After spending nine months in a book of the Bible, you get pretty attached to it. Ending the Exodus series last night was bittersweet — bitter because we have learned and grown so much through it; sweet because we get to move on to other great books and lessons.
In a book as wonderful as Exodus, it’s hard to pick just one thing as the main takeaway. But if I had to choose, I would say that the greatest lesson I’ve learned through Exodus is that God keeps the promises He makes. Just consider a few:
- God promised Abraham that his descendants would be enslaved 400 years, but that God would bring them out with great wealth. At the outset of Exodus, the people have been enslaved for about 400 years. In 2:24–25, we read, “And God heard their groaning, and God remembered his covenant with Abraham, with Isaac, and with Jacob. God saw the people of Israel — and God knew.”
- God promised Moses that he would lead the people out of Egypt, and when he did, he would serve God on Mount Horeb (3:12). In Exodus 19, this promise is fulfilled.
- God promised Pharaoh that if he did not let Israel go, then He would kill Pharaoh’s firstborn son (4:22–23). In Exodus 12:29–32, we read that every Egyptian household had someone dead in it.
- God promised to discipline His people for their sin (32:34), and He did visit their sin upon them in the form of a plague (32:35).
- God promised to keep His covenant with Israel, even though they had rebelled against Him (34:27–28). God did not disown His people, but kept them as His own.
- God promised to fill the tabernacle with His presence and dwell in their midst (25:8), and once the tabernacle was complete, God’s presence filled it (40:34–38).
What we see in the Book of Exodus is that God makes promises and keeps them, time after time. Michael Lawrence notes, “If we want to know this God, then we must understand the biblical story of promise and our promise-making God. In a very profound sense, the Bible is nothing more than the story of a single promise, made by God himself, and how he kept and will keep that promise. When we understand this story, we are also in a position to be able to help those whose lives have been wounded by the pain of broken promises” (Biblical Theology in the Life of the Church, 166).

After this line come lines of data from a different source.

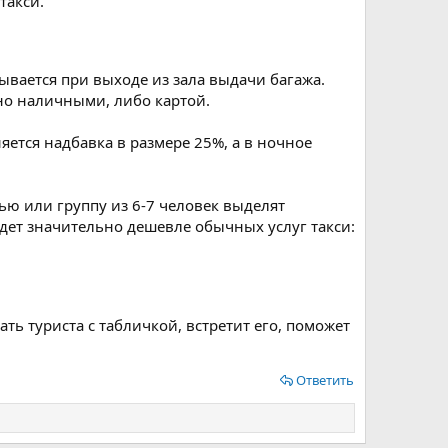
такси.
вается при выходе из зала выдачи багажа.
жно наличными, либо картой.
яется надбавка в размере 25%, а в ночное
ью или группу из 6-7 человек выделят
йдет значительно дешевле обычных услуг такси:
ть туриста с табличкой, встретит его, поможет
Ответить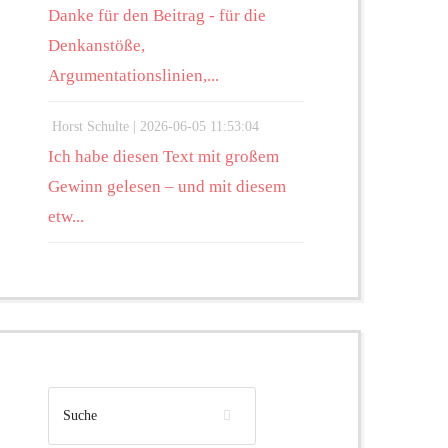
Danke für den Beitrag - für die
Denkanstöße,
Argumentationslinien,...
Horst Schulte |
2026-06-05 11:53:04
Ich habe diesen Text mit großem
Gewinn gelesen – und mit diesem
etw...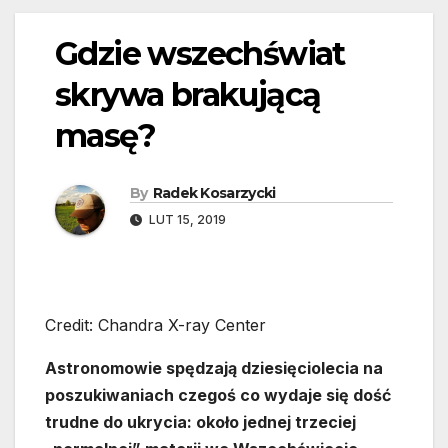
Gdzie wszechświat
skrywa brakującą
masę?
By
Radek Kosarzycki
LUT 15, 2019
Credit: Chandra X-ray Center
Astronomowie spędzają dziesięciolecia na
poszukiwaniach czegoś co wydaje się dość
trudne do ukrycia: około jednej trzeciej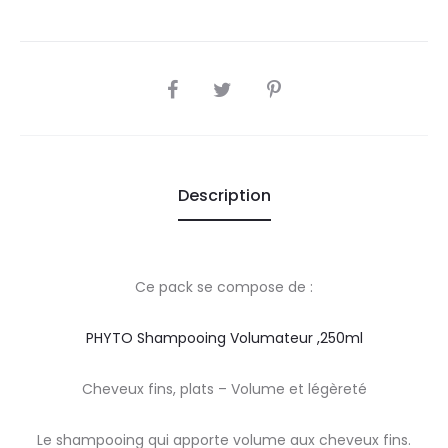
SHARE
Description
Ce pack se compose de :
PHYTO Shampooing Volumateur ,250ml
Cheveux fins, plats – Volume et légèreté
Le shampooing qui apporte volume aux cheveux fins.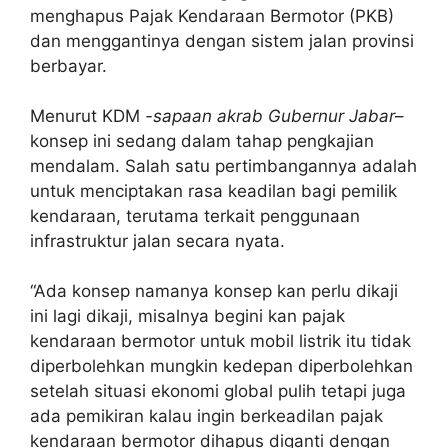
menghapus Pajak Kendaraan Bermotor (PKB)
dan menggantinya dengan sistem jalan provinsi
berbayar.
Menurut KDM
-sapaan akrab Gubernur Jabar
–
konsep ini sedang dalam tahap pengkajian
mendalam. Salah satu pertimbangannya adalah
untuk menciptakan rasa keadilan bagi pemilik
kendaraan, terutama terkait penggunaan
infrastruktur jalan secara nyata.
“Ada konsep namanya konsep kan perlu dikaji
ini lagi dikaji, misalnya begini kan pajak
kendaraan bermotor untuk mobil listrik itu tidak
diperbolehkan mungkin kedepan diperbolehkan
setelah situasi ekonomi global pulih tetapi juga
ada pemikiran kalau ingin berkeadilan pajak
kendaraan bermotor dihapus diganti dengan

So the fact that one of the main takeaways from Exodus is that God makes and keeps promises shouldn’t surprise us; that’s consistent with the rest of the Bible. And that’s not just neat information; it is truth that helps us know God, trust God, and minister to others who have been hurt by the broken promises of parents, spouses, friends, and institutions. It is truth that helps us worship and minister. That’s a great takeaway.